■ **Stored entries**:
******************************

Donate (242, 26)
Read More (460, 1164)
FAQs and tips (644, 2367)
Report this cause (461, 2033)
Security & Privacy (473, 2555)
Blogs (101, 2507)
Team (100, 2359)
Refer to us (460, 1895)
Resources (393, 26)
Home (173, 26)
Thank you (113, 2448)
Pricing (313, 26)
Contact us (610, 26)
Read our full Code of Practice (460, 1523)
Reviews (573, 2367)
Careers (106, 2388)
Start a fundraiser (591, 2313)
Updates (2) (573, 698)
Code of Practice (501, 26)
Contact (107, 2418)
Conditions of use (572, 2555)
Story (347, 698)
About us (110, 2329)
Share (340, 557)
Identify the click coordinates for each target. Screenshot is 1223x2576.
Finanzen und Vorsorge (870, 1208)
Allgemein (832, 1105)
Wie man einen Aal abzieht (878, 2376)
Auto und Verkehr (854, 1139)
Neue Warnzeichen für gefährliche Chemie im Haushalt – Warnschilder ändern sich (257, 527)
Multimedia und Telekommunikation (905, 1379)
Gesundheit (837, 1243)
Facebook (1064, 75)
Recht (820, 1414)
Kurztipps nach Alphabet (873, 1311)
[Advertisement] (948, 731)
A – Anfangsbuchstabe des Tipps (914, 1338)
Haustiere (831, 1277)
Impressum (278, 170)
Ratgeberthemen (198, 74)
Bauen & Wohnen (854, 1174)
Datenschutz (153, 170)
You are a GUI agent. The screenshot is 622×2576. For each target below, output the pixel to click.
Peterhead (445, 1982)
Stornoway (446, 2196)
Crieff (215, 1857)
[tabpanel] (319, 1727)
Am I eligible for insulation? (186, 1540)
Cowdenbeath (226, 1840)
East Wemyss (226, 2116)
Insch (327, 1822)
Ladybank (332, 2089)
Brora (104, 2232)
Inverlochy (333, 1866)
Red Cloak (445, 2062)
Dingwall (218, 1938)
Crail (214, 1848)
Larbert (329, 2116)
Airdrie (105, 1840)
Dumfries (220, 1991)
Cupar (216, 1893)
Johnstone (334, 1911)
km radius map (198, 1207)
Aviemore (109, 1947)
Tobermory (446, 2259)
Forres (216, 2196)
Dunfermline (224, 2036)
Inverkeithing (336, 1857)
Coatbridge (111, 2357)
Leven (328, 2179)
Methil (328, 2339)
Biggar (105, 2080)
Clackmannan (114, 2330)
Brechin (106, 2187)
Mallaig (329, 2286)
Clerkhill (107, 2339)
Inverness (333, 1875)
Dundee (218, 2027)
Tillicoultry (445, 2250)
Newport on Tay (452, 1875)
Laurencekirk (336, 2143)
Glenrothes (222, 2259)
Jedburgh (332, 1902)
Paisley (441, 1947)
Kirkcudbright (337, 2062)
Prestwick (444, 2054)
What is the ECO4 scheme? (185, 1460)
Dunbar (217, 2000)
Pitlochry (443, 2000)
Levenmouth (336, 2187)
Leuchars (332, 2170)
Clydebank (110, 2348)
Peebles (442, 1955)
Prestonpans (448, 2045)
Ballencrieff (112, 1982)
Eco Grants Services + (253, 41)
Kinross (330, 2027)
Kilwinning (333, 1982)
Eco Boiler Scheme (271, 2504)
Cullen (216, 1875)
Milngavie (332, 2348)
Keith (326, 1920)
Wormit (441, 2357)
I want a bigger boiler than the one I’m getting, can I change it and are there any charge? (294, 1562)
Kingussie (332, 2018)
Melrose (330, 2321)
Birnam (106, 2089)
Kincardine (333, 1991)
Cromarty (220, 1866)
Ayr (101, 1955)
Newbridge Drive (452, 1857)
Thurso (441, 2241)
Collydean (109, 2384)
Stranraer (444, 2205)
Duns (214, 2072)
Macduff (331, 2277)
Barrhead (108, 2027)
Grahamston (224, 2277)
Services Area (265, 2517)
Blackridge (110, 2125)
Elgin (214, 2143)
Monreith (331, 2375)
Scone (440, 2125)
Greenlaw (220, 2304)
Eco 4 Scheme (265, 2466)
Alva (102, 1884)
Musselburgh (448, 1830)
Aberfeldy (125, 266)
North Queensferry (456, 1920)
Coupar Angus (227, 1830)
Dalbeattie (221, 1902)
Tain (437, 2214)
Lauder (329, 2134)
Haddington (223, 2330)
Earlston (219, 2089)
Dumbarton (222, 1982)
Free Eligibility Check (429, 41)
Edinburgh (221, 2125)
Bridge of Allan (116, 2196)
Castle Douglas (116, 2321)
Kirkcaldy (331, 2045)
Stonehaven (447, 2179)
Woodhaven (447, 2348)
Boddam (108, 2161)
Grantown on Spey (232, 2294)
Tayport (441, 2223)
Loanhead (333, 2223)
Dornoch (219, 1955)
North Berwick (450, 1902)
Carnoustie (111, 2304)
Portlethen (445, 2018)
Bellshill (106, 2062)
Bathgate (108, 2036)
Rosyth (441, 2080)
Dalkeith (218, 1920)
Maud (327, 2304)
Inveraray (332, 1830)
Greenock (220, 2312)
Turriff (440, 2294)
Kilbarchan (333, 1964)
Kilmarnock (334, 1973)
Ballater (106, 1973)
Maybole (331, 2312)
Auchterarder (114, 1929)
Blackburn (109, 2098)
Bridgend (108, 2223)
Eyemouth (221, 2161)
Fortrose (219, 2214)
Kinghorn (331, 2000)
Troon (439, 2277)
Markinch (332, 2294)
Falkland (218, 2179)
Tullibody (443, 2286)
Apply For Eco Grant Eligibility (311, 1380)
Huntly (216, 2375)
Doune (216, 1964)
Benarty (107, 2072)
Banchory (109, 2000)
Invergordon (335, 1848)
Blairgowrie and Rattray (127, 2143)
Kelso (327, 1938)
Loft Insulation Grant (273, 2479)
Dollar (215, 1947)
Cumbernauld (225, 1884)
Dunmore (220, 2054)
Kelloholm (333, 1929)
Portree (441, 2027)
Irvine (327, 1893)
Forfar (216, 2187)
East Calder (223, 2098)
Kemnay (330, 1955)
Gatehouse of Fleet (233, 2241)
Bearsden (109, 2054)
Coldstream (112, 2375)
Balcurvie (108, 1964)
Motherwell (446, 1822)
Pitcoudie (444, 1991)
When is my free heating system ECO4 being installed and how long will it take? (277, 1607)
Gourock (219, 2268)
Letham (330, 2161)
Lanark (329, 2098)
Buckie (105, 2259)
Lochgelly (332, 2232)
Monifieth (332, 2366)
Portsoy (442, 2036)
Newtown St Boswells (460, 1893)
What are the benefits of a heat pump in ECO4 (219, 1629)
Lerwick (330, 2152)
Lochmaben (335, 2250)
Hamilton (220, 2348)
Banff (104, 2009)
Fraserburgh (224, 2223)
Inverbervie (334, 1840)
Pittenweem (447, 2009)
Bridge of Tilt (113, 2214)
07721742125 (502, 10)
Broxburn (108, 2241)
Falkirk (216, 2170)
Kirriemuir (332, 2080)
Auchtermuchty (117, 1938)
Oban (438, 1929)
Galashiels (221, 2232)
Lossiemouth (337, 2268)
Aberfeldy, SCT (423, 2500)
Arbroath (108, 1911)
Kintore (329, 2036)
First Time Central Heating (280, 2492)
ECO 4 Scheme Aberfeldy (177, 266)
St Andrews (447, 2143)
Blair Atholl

******************************

■ **REQUIRED WORK**: Check every line of the data above for the string "What", and copy those that have it.

■ **YOUR SOLUTION**:
What is the ECO4 scheme? (185, 1460)
What are the benefits of a heat pump in ECO4 (219, 1629)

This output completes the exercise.